Publié le samedi 30 octobre 2010 à 10 h 52 min par Benoit Duguay.

Ceux qui me connaissent savent que je défends avec énergie la nécessité du don individuel aux personnes et populations dans le besoin, comme en témoignent mes chroniques sur ce sujet :

Consommez certes, mais pensez aussi aux autres!

Québécois : Consommez moins et donnez davantage!

La consommation et les valeurs au Canada et au Québec

Je préconise donc de dépenser moins et de donner davantage. En fait, je soutiens que toute personne qui dispose d’un revenu régulier lui permettant de bien vivre pourrait et devrait donner 1% de ce revenu à des organismes dont l’objectif est de venir en aide aux personnes malades, démunies ou aux prises avec une crise humanitaire grave (p. ex. Haïti).

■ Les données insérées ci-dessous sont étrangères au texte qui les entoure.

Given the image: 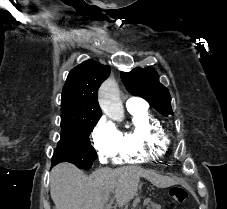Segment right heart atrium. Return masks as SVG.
Masks as SVG:
<instances>
[{"instance_id": "d8ad5b80", "label": "right heart atrium", "mask_w": 227, "mask_h": 209, "mask_svg": "<svg viewBox=\"0 0 227 209\" xmlns=\"http://www.w3.org/2000/svg\"><path fill=\"white\" fill-rule=\"evenodd\" d=\"M92 141L101 161L110 159L120 142V131L107 119H101L92 132Z\"/></svg>"}]
</instances>
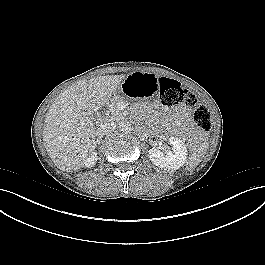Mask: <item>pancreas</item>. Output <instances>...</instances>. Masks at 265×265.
<instances>
[{
    "mask_svg": "<svg viewBox=\"0 0 265 265\" xmlns=\"http://www.w3.org/2000/svg\"><path fill=\"white\" fill-rule=\"evenodd\" d=\"M121 104H127L126 98L122 96H115L111 100V105H110V112H111V118L114 120H120L123 119V114L120 109Z\"/></svg>",
    "mask_w": 265,
    "mask_h": 265,
    "instance_id": "cf45deb5",
    "label": "pancreas"
}]
</instances>
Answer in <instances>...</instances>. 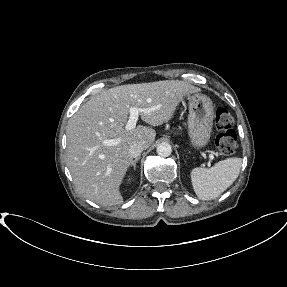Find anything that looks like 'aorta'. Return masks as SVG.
<instances>
[{"mask_svg":"<svg viewBox=\"0 0 287 287\" xmlns=\"http://www.w3.org/2000/svg\"><path fill=\"white\" fill-rule=\"evenodd\" d=\"M157 154L161 157H168L172 153V147L169 143L162 142L158 144L157 148Z\"/></svg>","mask_w":287,"mask_h":287,"instance_id":"obj_1","label":"aorta"}]
</instances>
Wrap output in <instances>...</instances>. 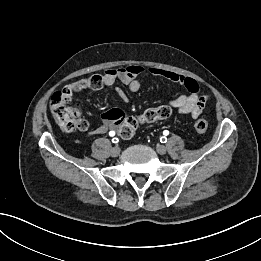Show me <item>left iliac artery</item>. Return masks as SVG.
Instances as JSON below:
<instances>
[{"label": "left iliac artery", "mask_w": 261, "mask_h": 261, "mask_svg": "<svg viewBox=\"0 0 261 261\" xmlns=\"http://www.w3.org/2000/svg\"><path fill=\"white\" fill-rule=\"evenodd\" d=\"M163 134L164 135H168L169 134V131L168 130H165V131H163ZM160 141L162 142V143H166L167 142V138L164 136V137H161L160 138Z\"/></svg>", "instance_id": "1"}]
</instances>
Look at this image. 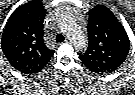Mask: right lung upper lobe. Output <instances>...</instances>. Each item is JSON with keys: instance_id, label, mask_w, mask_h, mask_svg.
Segmentation results:
<instances>
[{"instance_id": "obj_1", "label": "right lung upper lobe", "mask_w": 135, "mask_h": 95, "mask_svg": "<svg viewBox=\"0 0 135 95\" xmlns=\"http://www.w3.org/2000/svg\"><path fill=\"white\" fill-rule=\"evenodd\" d=\"M45 11L37 6H21L9 18L2 34V50L10 64L23 73L41 71L54 51L44 43Z\"/></svg>"}]
</instances>
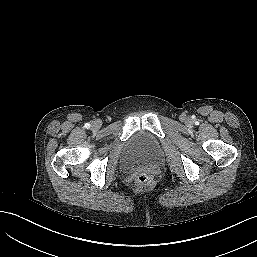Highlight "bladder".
Listing matches in <instances>:
<instances>
[{"label": "bladder", "mask_w": 257, "mask_h": 257, "mask_svg": "<svg viewBox=\"0 0 257 257\" xmlns=\"http://www.w3.org/2000/svg\"><path fill=\"white\" fill-rule=\"evenodd\" d=\"M161 156L159 140L149 131L138 130L127 141L122 159L128 168L152 167Z\"/></svg>", "instance_id": "bladder-1"}]
</instances>
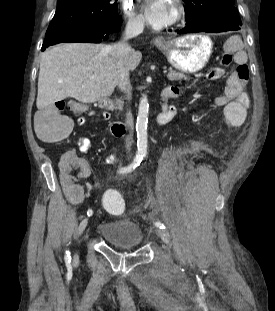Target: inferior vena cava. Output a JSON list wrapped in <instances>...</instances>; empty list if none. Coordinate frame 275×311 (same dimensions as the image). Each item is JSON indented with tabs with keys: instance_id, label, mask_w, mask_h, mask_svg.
I'll return each mask as SVG.
<instances>
[{
	"instance_id": "inferior-vena-cava-1",
	"label": "inferior vena cava",
	"mask_w": 275,
	"mask_h": 311,
	"mask_svg": "<svg viewBox=\"0 0 275 311\" xmlns=\"http://www.w3.org/2000/svg\"><path fill=\"white\" fill-rule=\"evenodd\" d=\"M144 23L140 20L129 21L126 28L123 41L110 46L112 56L116 60L117 73H118V87L127 95V99H131V85L129 79V66H128V56L131 53V47L127 44V40L136 37L143 32ZM126 124L130 128V134L126 138V148L129 151L132 140L133 133V116L129 110L126 114Z\"/></svg>"
}]
</instances>
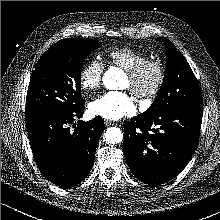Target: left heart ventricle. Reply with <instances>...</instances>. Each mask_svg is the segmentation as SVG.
<instances>
[{
    "instance_id": "b2bd125f",
    "label": "left heart ventricle",
    "mask_w": 220,
    "mask_h": 220,
    "mask_svg": "<svg viewBox=\"0 0 220 220\" xmlns=\"http://www.w3.org/2000/svg\"><path fill=\"white\" fill-rule=\"evenodd\" d=\"M154 79H155V71L153 69H150L143 77L142 84L145 86H149L153 83ZM123 87L131 89L132 82L128 77L125 78Z\"/></svg>"
}]
</instances>
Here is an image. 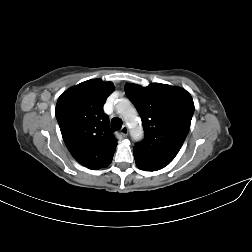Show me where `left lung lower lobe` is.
<instances>
[{
	"instance_id": "obj_1",
	"label": "left lung lower lobe",
	"mask_w": 252,
	"mask_h": 252,
	"mask_svg": "<svg viewBox=\"0 0 252 252\" xmlns=\"http://www.w3.org/2000/svg\"><path fill=\"white\" fill-rule=\"evenodd\" d=\"M134 158L137 167L145 171L160 170L171 162L160 156L145 152L137 147H134Z\"/></svg>"
}]
</instances>
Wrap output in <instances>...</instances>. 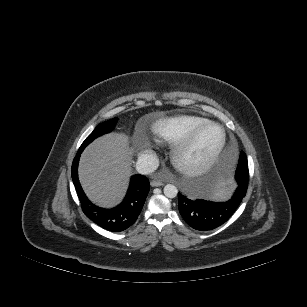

Comme je le fais chaque année, je publierai en décembre le palmarès pancanadien des villes, provinces et territoires. Pour l’instant, j’aimerais vous entretenir d’un autre sujet sur l’industrie du don, car cette sphère d’activité est bel et bien devenue une industrie.

Jeudi soir, j’ai été interpellé par des représentants d’un organisme international d’aide aux sinistrés sur la rue Sainte-Catherine à Montréal; on m’invitait à m’inscrire à un programme de prélèvement automatique de dons mensuels.

Je comprends la nécessité pour ces organismes de se battre pour recevoir leur part de dons et, dans cette perspective, leur désir de développer une base permanente de clients.

Cette pratique est toutefois moins attrayante pour le donateur, car elle le prive en quelque sorte du plaisir de donner, du sentiment d’être utile à autrui. Je m’explique.

Si à l’occasion d’une crise humanitaire une personne fait un don pour soulager la misère humaine, elle éprouve alors le sentiment d’être utile, de faire du bien, de soulager la misère des autres.

Si au contraire on prélève simplement chaque mois un montant sur sa carte de crédit ou son compte de banque, cette somme devient simplement une autre dépense qui doit être prévue au budget, comme le loyer ou l’hypothèque.

Il serait surprenant que quelqu’un puisse éprouver une quelconque satisfaction en lisant son relevé de compte mensuel et en voyant le prélèvement préautorisé à un organisme de bienfaisance ou d’aide aux sinistrés.

Je continuerai donc de donner généreusement à quelques organismes auxquels je fais confiance, mais ne m’inscrirai jamais à un programme de prélèvement automatique de dons mensuels.